[DATA RECORDS Boundary: Start]

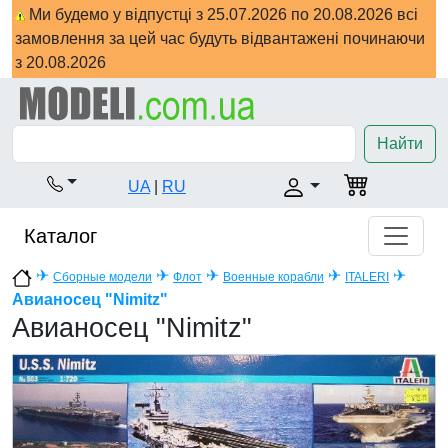
Ми будемо у відпустці з 25.07.2026 по 20.08.2026 всі
замовлення за цей час будуть відвантажені починаючи
з 20.08.2026
Найти
UA
|
RU
Каталог
✈
✈
✈
✈
✈
Сборные модели
Флот
Военные корабли
ITALERI
Авианосец "Nimitz"
Авианосец "Nimitz"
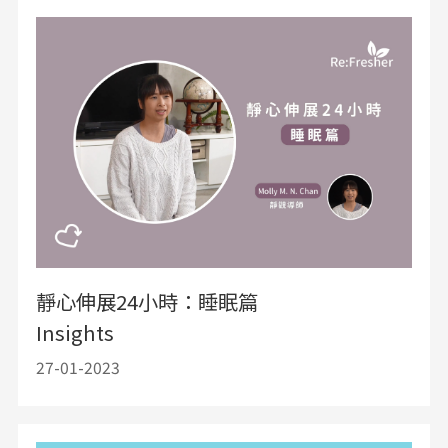
靜心伸展24小時：睡眠篇
Insights
27-01-2023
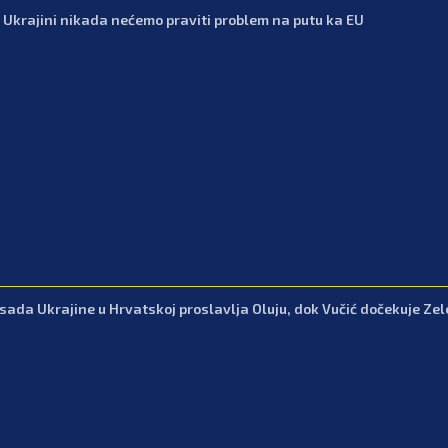
: Ukrajini nikada nećemo praviti problem na putu ka EU
ada Ukrajine u Hrvatskoj proslavlja Oluju, dok Vučić dočekuje Ze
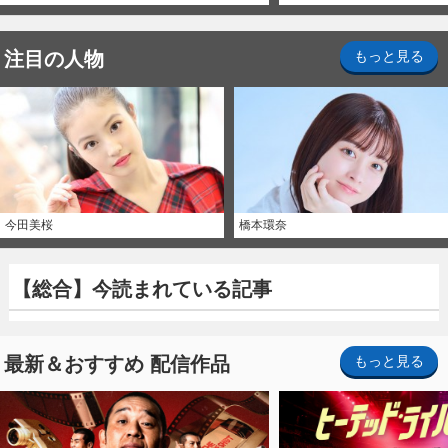
注目の人物
もっと見る
今田美桜
橋本環奈
【総合】今読まれている記事
最新＆おすすめ 配信作品
もっと見る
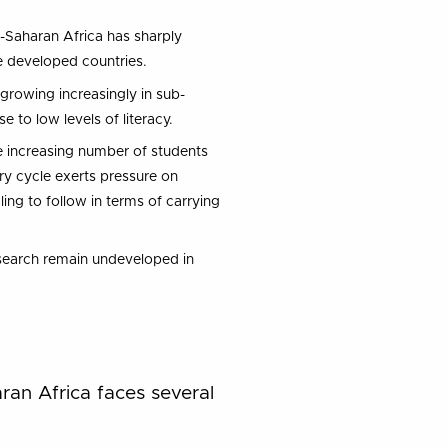
-Saharan Africa has sharply
e developed countries.
growing increasingly in sub-
e to low levels of literacy.
e increasing number of students
y cycle exerts pressure on
ing to follow in terms of carrying
search remain undeveloped in
ran Africa faces several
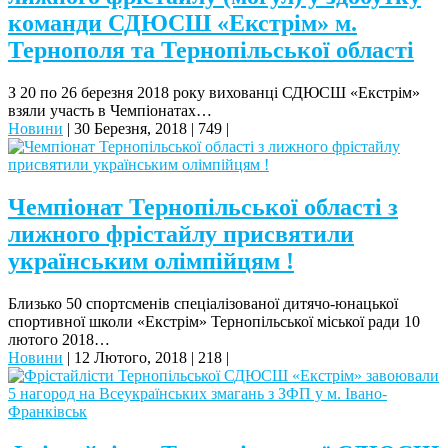
команди СДЮСШ «Екстрім» м.
Тернополя та Тернопільської області
З 20 по 26 березня 2018 року вихованці СДЮСШ «Екстрім»
взяли участь в Чемпіонатах…
Новини
|
30 Березня, 2018
|
749
|
Чемпіонат Тернопільської області з
лижного фрістайлу присвятили
українським олімпійцям !
Близько 50 спортсменів спеціалізованої дитячо-юнацької
спортивної школи «Екстрім» Тернопільської міської ради 10
лютого 2018…
Новини
|
12 Лютого, 2018
|
218
|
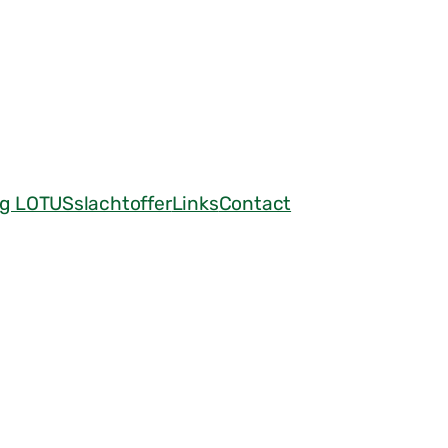
g LOTUSslachtoffer
Links
Contact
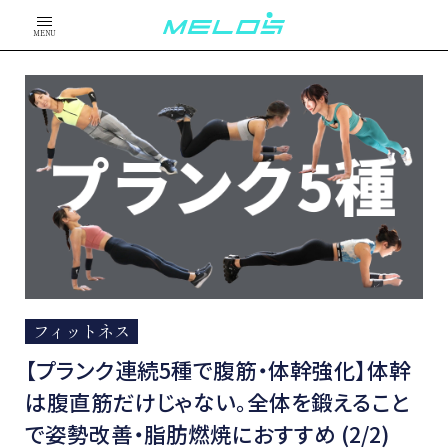
MENU
フィットネス
【プランク連続5種で腹筋・体幹強化】体幹
は腹直筋だけじゃない。全体を鍛えること
で姿勢改善・脂肪燃焼におすすめ (2/2)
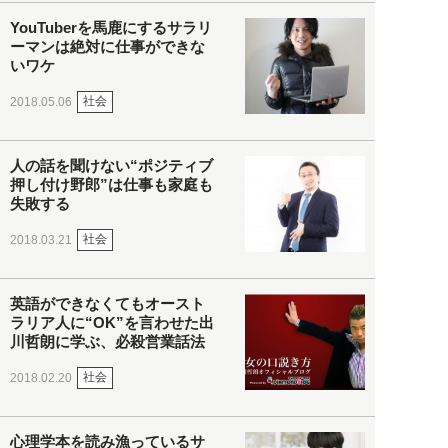
YouTuberを馬鹿にするサラリ
ーマンは絶対に仕事ができな
いワケ
社会
2018.05.06
人の話を聞けない“ポジティブ
押し付け野郎”は仕事も家庭も
失敗する
社会
2018.03.21
英語ができなくてもオースト
ラリア人に“OK”を言わせた出
川哲朗に学ぶ、必殺営業話法
社会
2018.02.20
心理学本を読み漁っているサ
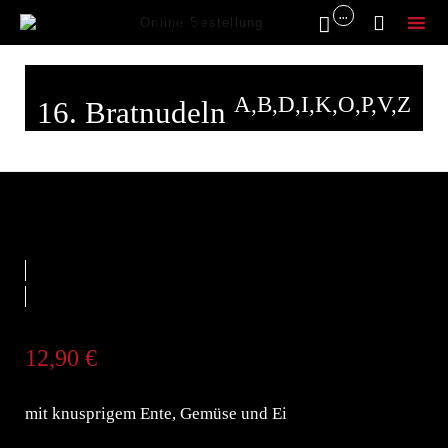
...


Online Bestellung
Sk
to
A,B,D,I,K,O,P,V,Z
16. Bratnudeln
co
12,90
€
mit knusprigem Ente, Gemüse und Ei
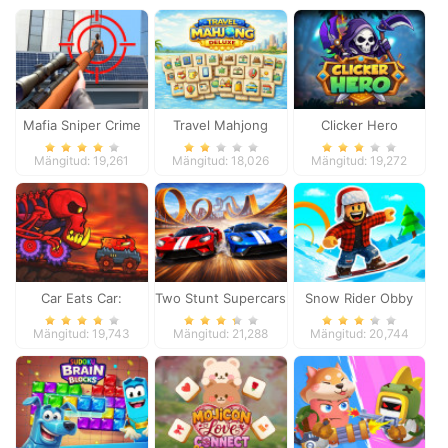
Mafia Sniper Crime
Travel Mahjong
Clicker Hero
Shooting
Deluxe
Mängitud: 19,261
Mängitud: 18,026
Mängitud: 19,272
Car Eats Car:
Two Stunt Supercars
Snow Rider Obby
Volcanic Adventure
Parkour
Mängitud: 19,743
Mängitud: 21,288
Mängitud: 20,744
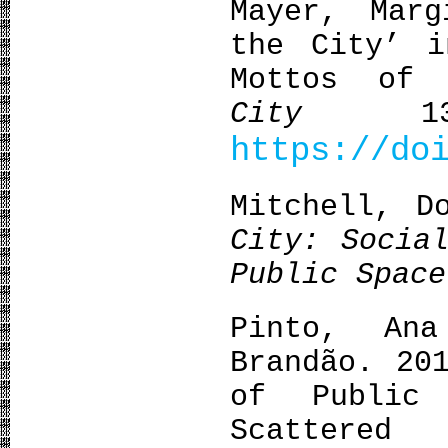
Mayer, Mar
the City’ i
Mottos of 
City
13 
https://do
Mitchell, D
City: Socia
Public Space
Pinto, An
Brandão. 20
of Public
Scattere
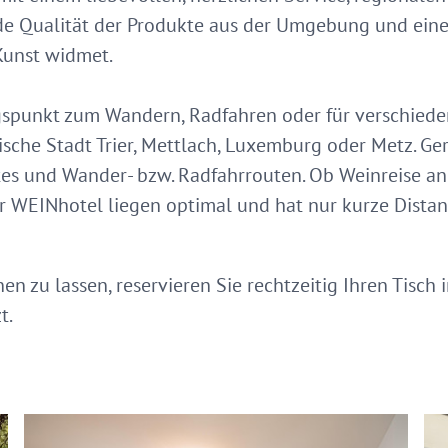
nde Qualität der Produkte aus der Umgebung und ein
unst widmet.
ngspunkt zum Wandern, Radfahren oder für verschied
rische Stadt Trier, Mettlach, Luxemburg oder Metz. Ge
es und Wander- bzw. Radfahrrouten. Ob Weinreise an 
r WEINhotel liegen optimal und hat nur kurze Dista
n zu lassen, reservieren Sie rechtzeitig Ihren Tisch
t.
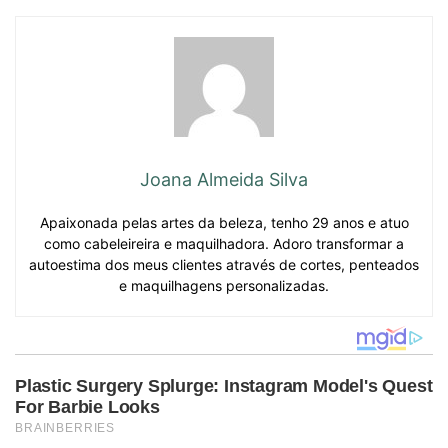
Joana Almeida Silva
Apaixonada pelas artes da beleza, tenho 29 anos e atuo
como cabeleireira e maquilhadora. Adoro transformar a
autoestima dos meus clientes através de cortes, penteados
e maquilhagens personalizadas.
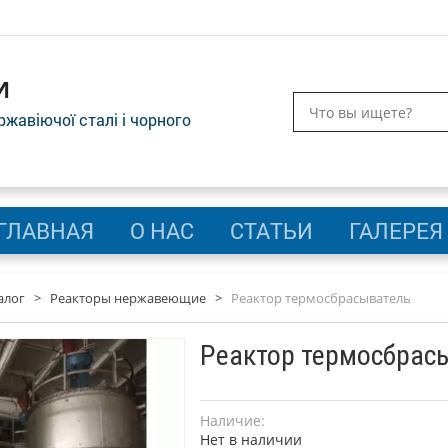
И
ержавіючої сталі і чорного
ГЛАВНАЯ
О НАС
СТАТЬИ
ГАЛЕРЕЯ
алог
>
Реакторы нержавеющие
>
Реактор термосбрасыватель
Реактор термосбрас
Наличие:
Нет в наличии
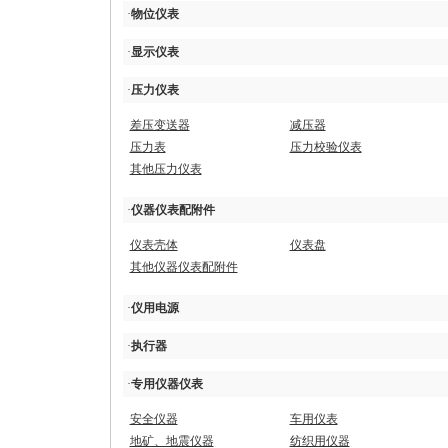
·
物位仪表
·
显示仪表
·
压力仪表
差压变送器
减压器
压力表
压力校验仪表
其他压力仪表
·
仪器仪表配附件
仪表壳体
仪表盘
其他仪器仪表配附件
·
仪用电源
·
执行器
·
专用仪器仪表
安全仪器
车用仪表
地矿、地震仪器
纺织用仪器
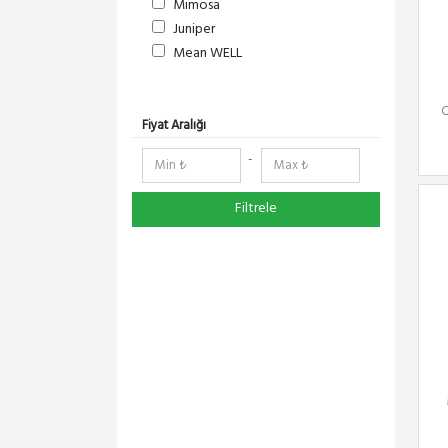
Mimosa
Juniper
Mean WELL
S-Link
DeltaLink
C
RedLine
Fiyat Aralığı
RF Elements
-
NetElastic
Paessler
Filtrele
TENDA
Compex
Ruijie
Everest
Pisces
Extralink
Schneider Electric
Panasonic
DMA-SOFT
YeaLink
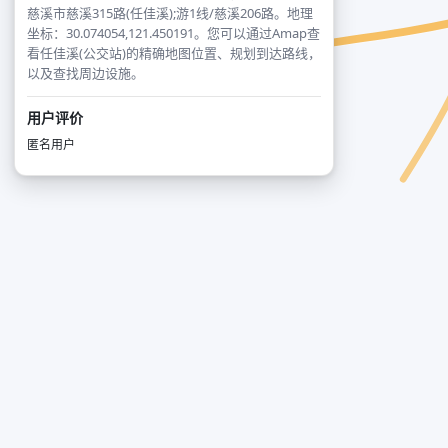
慈溪市慈溪315路(任佳溪);游1线/慈溪206路。地理
坐标：30.074054,121.450191。您可以通过Amap查
看任佳溪(公交站)的精确地图位置、规划到达路线，
以及查找周边设施。
用户评价
匿名用户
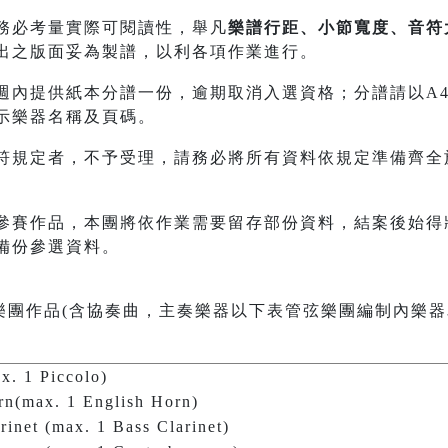
務必考量實際可閱讀性，舉凡
樂譜行距、小節寬度、音符
出之版面妥為製譜，以利各項作業進行。
內提供紙本分譜一份，逾期取消入選資格；分譜請以A4規格21
示樂器名稱及頁碼。
符規定者，不予受理，請務必將所有資料依規定準備齊全
參賽作品，本團將依作業需要留存部份資料，結案後始得
備份參選資料。
樂團作品(含協奏曲，主奏樂器以下表管弦樂團編制內樂器
ax. 1 Piccolo)
rn(max. 1 English Horn)
arinet (max. 1 Bass Clarinet)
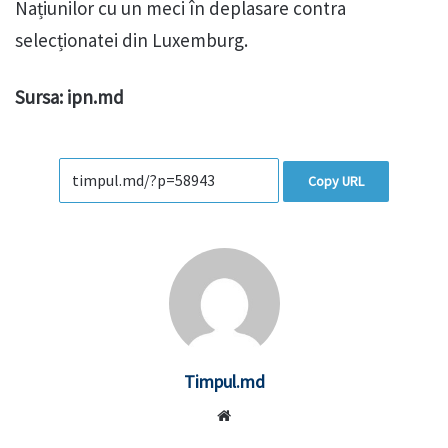
Națiunilor cu un meci în deplasare contra
selecționatei din Luxemburg.
Sursa: ipn.md
Copy URL
Timpul.md
Website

[DATA RECORDS Boundary: End]

**TASK OBJECTIVE**. Please copy the data shown above precisely, leaving the images out.

**RESULT**.
Ми будемо у відпустці з 25.07.2026 по 20.08.2026 всі
замовлення за цей час будуть відвантажені починаючи
з 20.08.2026
Найти
UA
|
RU
Каталог
✈
✈
✈
✈
✈
Сборные модели
Флот
Военные корабли
ITALERI
Авианосец "Nimitz"
Авианосец "Nimitz"
靜心伸展24小時：睡眠篇
Insights
27-01-2023
: Ukrajini nikada nećemo praviti problem na putu ka EU
ada Ukrajine u Hrvatskoj proslavlja Oluju, dok Vučić dočekuje Ze
注目の人物
もっと見る
今田美桜
橋本環奈
【総合】今読まれている記事
最新＆おすすめ 配信作品
もっと見る
-Saharan Africa has sharply
e developed countries.
growing increasingly in sub-
e to low levels of literacy.
e increasing number of students
y cycle exerts pressure on
ing to follow in terms of carrying
search remain undeveloped in
ran Africa faces several
команди СДЮСШ «Екстрім» м.
Тернополя та Тернопільської області
З 20 по 26 березня 2018 року вихованці СДЮСШ «Екстрім»
взяли участь в Чемпіонатах…
Новини
|
30 Березня, 2018
|
749
|
Чемпіонат Тернопільської області з
лижного фрістайлу присвятили
українським олімпійцям !
Близько 50 спортсменів спеціалізованої дитячо-юнацької
спортивної школи «Екстрім» Тернопільської міської ради 10
лютого 2018…
Новини
|
12 Лютого, 2018
|
218
|
g LOTUSslachtoffer
Links
Contact
MENU
フィットネス
【プランク連続5種で腹筋・体幹強化】体幹
は腹直筋だけじゃない。全体を鍛えること
で姿勢改善・脂肪燃焼におすすめ (2/2)
YouTuberを馬鹿にするサラリ
ーマンは絶対に仕事ができな
いワケ
社会
2018.05.06
人の話を聞けない“ポジティブ
押し付け野郎”は仕事も家庭も
失敗する
社会
2018.03.21
英語ができなくてもオースト
ラリア人に“OK”を言わせた出
川哲朗に学ぶ、必殺営業話法
社会
2018.02.20
心理学本を読み漁っているサ
...


Online Bestellung
Sk
to
A,B,D,I,K,O,P,V,Z
16. Bratnudeln
co
12,90
€
mit knusprigem Ente, Gemüse und Ei
Mafia Sniper Crime
Travel Mahjong
Clicker Hero
Shooting
Deluxe
Mängitud: 19,261
Mängitud: 18,026
Mängitud: 19,272
Car Eats Car:
Two Stunt Supercars
Snow Rider Obby
Volcanic Adventure
Parkour
Mängitud: 19,743
Mängitud: 21,288
Mängitud: 20,744
Mayer, Mar
the City’ i
Mottos of 
City
13 
https://do
Mitchell, D
City: Socia
Public Space
Pinto, An
Brandão. 20
of Public
Scattere
nde Qualität der Produkte aus der Umgebung und ein
unst widmet.
ngspunkt zum Wandern, Radfahren oder für verschied
rische Stadt Trier, Mettlach, Luxemburg oder Metz. Ge
es und Wander- bzw. Radfahrrouten. Ob Weinreise an 
r WEINhotel liegen optimal und hat nur kurze Dista
n zu lassen, reservieren Sie rechtzeitig Ihren Tisch
t.
Joana Almeida Silva
Apaixonada pelas artes da beleza, tenho 29 anos e atuo
como cabeleireira e maquilhadora. Adoro transformar a
autoestima dos meus clientes através de cortes, penteados
e maquilhagens personalizadas.
И
ержавіючої сталі і чорного
ГЛАВНАЯ
О НАС
СТАТЬИ
ГАЛЕРЕЯ
алог
>
Реакторы нержавеющие
>
Реактор термосбрасыватель
Реактор термосбрас
Наличие:
Нет в наличии
·
物位仪表
·
显示仪表
·
压力仪表
差压变送器
减压器
压力表
压力校验仪表
其他压力仪表
·
仪器仪表配附件
仪表壳体
仪表盘
其他仪器仪表配附件
·
仪用电源
·
执行器
·
专用仪器仪表
安全仪器
车用仪表
地矿、地震仪器
纺织用仪器
Mimosa
Juniper
Mean WELL
S-Link
DeltaLink
C
RedLine
Fiyat Aralığı
RF Elements
-
NetElastic
Paessler
Filtrele
TENDA
Compex
Ruijie
Everest
Pisces
Extralink
Schneider Electric
Panasonic
DMA-SOFT
YeaLink
慈溪市慈溪315路(任佳溪);游1线/慈溪206路。地理
坐标：30.074054,121.450191。您可以通过Amap查
看任佳溪(公交站)的精确地图位置、规划到达路线，
以及查找周边设施。
用户评价
匿名用户
務必考量實際可閱讀性，舉凡
樂譜行距、小節寬度、音符
出之版面妥為製譜，以利各項作業進行。
內提供紙本分譜一份，逾期取消入選資格；分譜請以A4規格21
示樂器名稱及頁碼。
符規定者，不予受理，請務必將所有資料依規定準備齊全
參賽作品，本團將依作業需要留存部份資料，結案後始得
備份參選資料。
樂團作品(含協奏曲，主奏樂器以下表管弦樂團編制內樂器
ax. 1 Piccolo)
rn(max. 1 English Horn)
arinet (max. 1 Bass Clarinet)
Națiunilor cu un meci în deplasare contra
selecționatei din Luxemburg.
Sursa: ipn.md
Copy URL
Timpul.md
Website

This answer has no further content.